One must still hold a Disciplinary Enquiry for being drunk on duty, and in order to determine the nature of the sanction to be imposed, one needs to look at the severity of the consequences of the employee being inebriated at work. For example, a “sweeper” is only likely to injure him/herself and possible the broom, whilst a machinist could injure himself badly and a driver could injure himself, the public and damage an expensive motor vehicle and possibly the load he is carrying.

Once an employee has received a final written warning for other types of misconduct, in ordinary circumstances, any subsequent misconduct would lead to termination. In the case of alcoholism, however, our advice is that the employee should be given an opportunity to undergo treatment for alcoholism as an alternative to dismissal. The treatment is difficult (a six month course), the medicines costly for the employee and have severe negative effects should the employee drink alcohol whilst taking the medication.
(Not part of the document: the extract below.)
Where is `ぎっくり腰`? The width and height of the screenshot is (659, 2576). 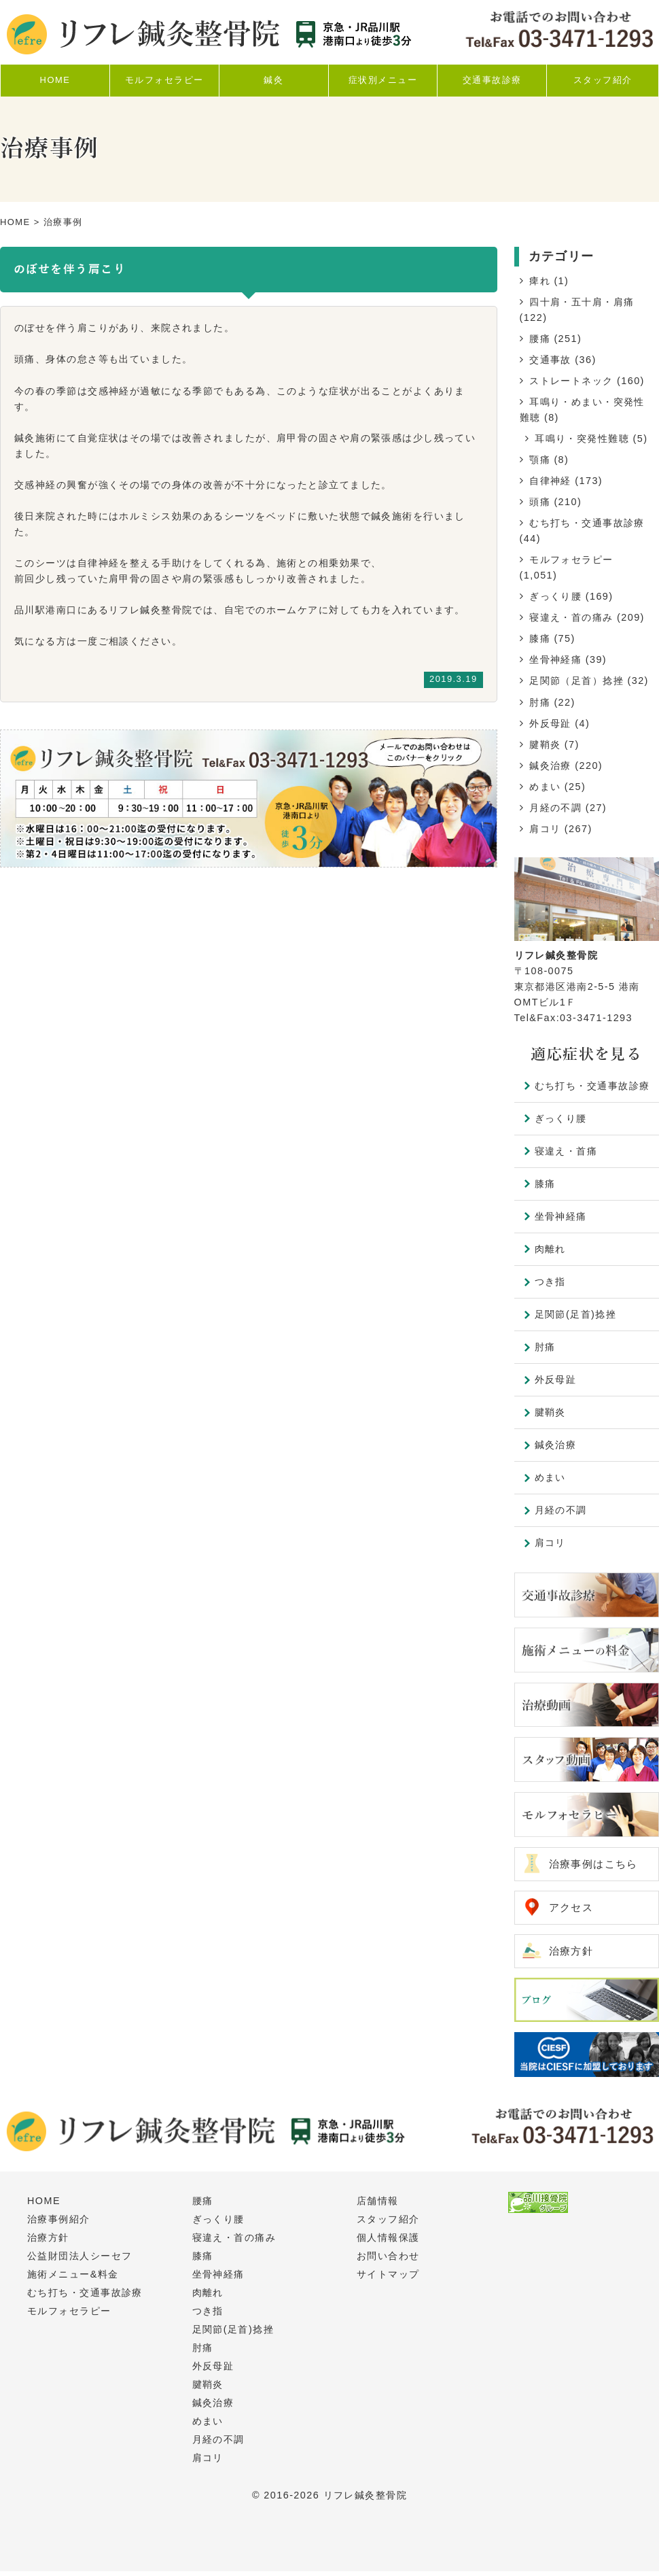
ぎっくり腰 is located at coordinates (555, 596).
The employee must be suspended without pay pending their providing proof of having joined the program at SANCA (The South African National Council on Alcoholism and Drug Dependence), who have clinics all over South Africa, and we strongly suggest that the medication be taken in front of management daily.

The advantage of this approach is two-fold – If the employee makes it through the course successfully, you will likely have a reformed employee. If the employee should ever drink again (or be found under the influence of alcohol on duty), the CCMA will likely condone dismissal given that the employer attempted to assist the employee to treat the illness.